When a 35-year-old woman begins a relationship with a 91-year-old, people tend to tut-tut; some even say things like ‘pshaw!’ or maybe ‘tosh!’ if they feel really strongly. There is something about the 56-year age difference that tends to send people rushing to check the bank balance of the 91-year-old. There is talk of prenuptial arrangements and untraceable poisons. Writers of detective stories have made a living off such scenarios.

But – follow me carefully here – the 91-year-old is not an old man but an old chandelier. Let me repeat that in case you didn’t get it the first time: Not man, but chandelier. And Amanda Liberty, 35, loves Lumiere, the 91-year-old chandelier, and would marry it if she could. But apparently she can’t because Lumiere, according to her, is female. My heart bleeds for Amanda, who, previously had been in love with the Statue of Liberty (it was a long-distance affair, she lives in Leeds, England, and the Statue lives – if that’s the word – elsewhere).

Such was her love for the statue who welcomes visitors to New York that Amanda, whose surname was Whittaker, changed it to Liberty. But that was in the past, and Liberty (Amanda, not the statue), who admits to having been in open relationship with other light fixtures, says none of them can hold a candle to Lumiere. Last heard, she was planning a “commitment ceremony” to prove her love.
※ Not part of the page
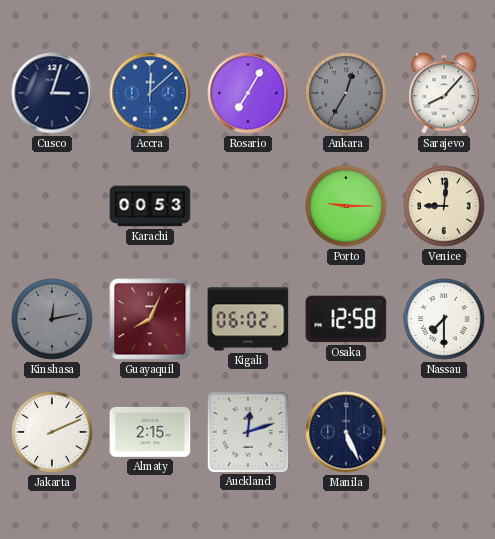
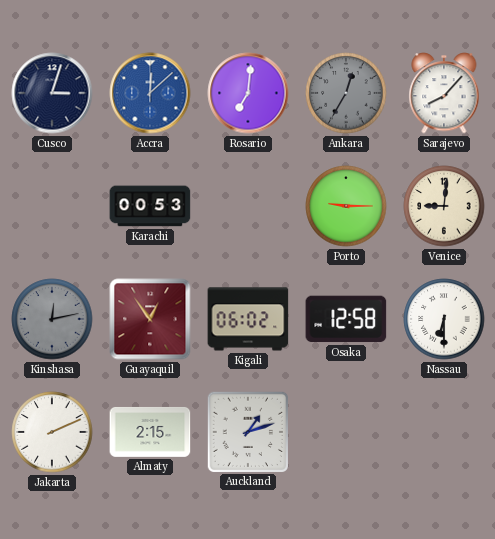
Rosario: 7:05 -> 7:01
Guayaquil: 8:04 -> 12:54
Nassau: 7:30 -> 6:30
Auckland: 12:12 -> 1:12
Manila: 5:26 -> none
Personally, I have nothing against Amanda marrying a chandelier or a car battery or indeed a billiards table that has been lying in the attic for decades. But I do have a niggle. Events in her life have proved that it could well be a 93-metre statue today and a 91-year-old chandelier tomorrow. Clearly this is no one-object woman; she is prone to falling in love with attractive man-made objects regardless of size or distance from herself. What if Lumiere were to discover sometime in the future that Amanda is secretly in love with the neighbour’s piano and hopes to marry it someday? No 91-year-old can survive that.

All this has expanded our horizons, though, and for that we must be grateful. It has, for example, opened up a whole new area for writers of romance novels. For too long have they been restricted by the silly notion that romance can occur only between two human beings. Amanda’s crossover means we can now read about young men who look romantically at footstools, for instance, while ostensibly sweet talking a young lady.

“Do you really love me, or is it only my hair dryer you want to marry?” is a question that might be trembling on the lips of fictional characters even as you read this.